The Steerable Pyramid
What is a steerable pyramid?
The Steerable Pyramid is a linear multi-scale, multi-orientation image decomposition that provides a useful front-end for image-processing and computer vision applications. We developed this representation in 1990, in order to overcome the limitations of orthogonal separable wavelet decompositions that were then becoming popular for image processing (specifically, those representations are heavily aliased, and do not represent oblique orientations well). Once the orthogonality constraint is dropped, it makes sense to completely reconsider the filter design problem (as opposed to just re-using orthogonal wavelet filters in a redundant representation, as is done in cycle-spinning or undecimated wavelet transforms!). Detailed information may be found in the references listed below. |
The basis functions of the steerable pyramid are Kth-order directional derivative operators (for any choice of K), that come in different sizes and K+1 orientations. As directional derivatives, they span a rotation-invariant subspace (i.e., they are equi-variant) and they are designed and sampled such that the whole transform forms a tight frame. An example decomposition of an image of a white disk on a black background is shown to the right. This particular steerable pyramid contains 4 orientation subbands, at 2 scales. The smallest subband is the residual lowpass information. The residual highpass subband is not shown. | |
The block diagram for the decomposition (both analysis and synthesis) is shown to the right. Initially, the image is separated into low and highpass subbands, using filters L0 and H0. The lowpass subband is then divided into a set of oriented bandpass subbands and a low(er)-pass subband. This low(er)-pass subband is subsampled by a factor of 2 in the X and Y directions. The recursive (pyramid) construction of a pyramid is achieved by inserting a copy of the shaded portion of the diagram at the location of the solid circle (i.e., the lowpass branch). More detailed descriptions may be found in the references (below). | |
What advantages does it have over separable orthonormal wavelets?

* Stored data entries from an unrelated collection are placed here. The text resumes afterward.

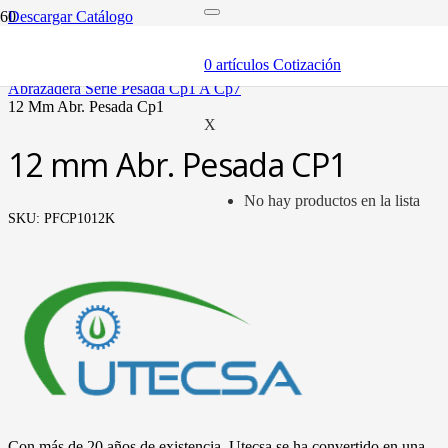
Descargar Catálogo
inicio
componentes
0
artículos
Cotización
abrazaderas (soportes y bandas)
abrazadera serie pesada cp1 a cp7
12 mm abr. pesada cp1
X
12 mm Abr. Pesada CP1
No hay productos en la lista
SKU:
PFCP1012K
Con más de 20 años de existencia, Utecsa se ha convertido en una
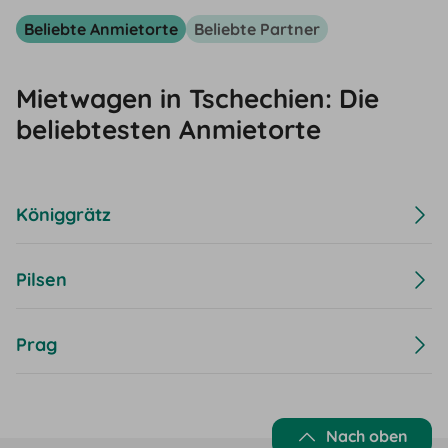
Beliebte Anmietorte
Beliebte Partner
Mietwagen in Tschechien: Die
beliebtesten Anmietorte
Königgrätz
Pilsen
Prag
Nach oben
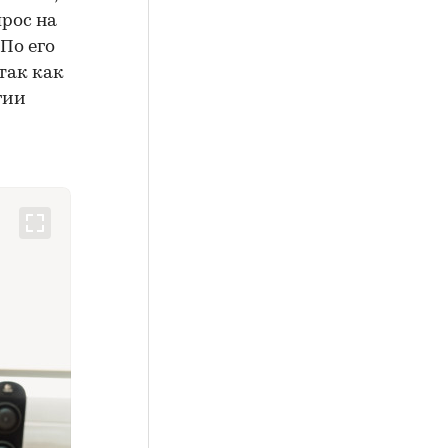
рос на
По его
так как
гии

The steerable pyramid performs a polar-separable decomposition in the frequency domain, thus allowing independent representation of scale and orientation. Since it is a tight frame, it obeys the generalized form of Parseval's Equality: The vector-length (L2-norm) of the coefficients equals that of the original signal.
More importantly, the representation is translation-invariant (i.e., the subbands are aliasing-free, or equivariant with respect to translation) and rotation-invariant (i.e., the subbands are steerable, or equivariant with respect to rotation). This can make a big difference in applications that involve representation of position or orientation of image structure.
The primary drawback is that the representation is overcomplete by a factor of 4k/3, where k is the number of orientation bands. Also, the filter design problem is messy, and so space-domain implementation is not perfect-reconstruction (although errors are small enough for most applications). We typically use a frequency-domain implementation, which provides perfect reconstruction, but the resulting filters exhibit more spatial "ringing".
Here is a table comparing properties to other well-known transforms (more information about these transforms may be found in this book chapter):
| Steerable Pyramid | Separable Orthog. Wavelet | Laplacian Pyramid | Gabor (octave) | Block DCT |
jointly-localized (space/frequency) | yes | yes (can be) | yes | not inverse | not in frequency |
translation-equivariant (no aliasing) | yes (approx) | no | yes (approx) | no | no |
oriented kernels | yes | no (not diagonals) | N/A | yes | no |
rotation-equivariant (steerable) | yes (approx) | no | N/A | no | no |
tight frame (self-inverting) | yes (approx) | yes | no | no | yes |
overcompleteness | 4k/3 | 1 | 4/3 | 1 | 1 |
For what applications is the steerable pyramid useful?
Applications include: orientation analysis, noise removal and enhancement, transient detection, texture representation and synthesis.
Some more examples:
Bill Freeman's Filip Rooms' How can I try it out?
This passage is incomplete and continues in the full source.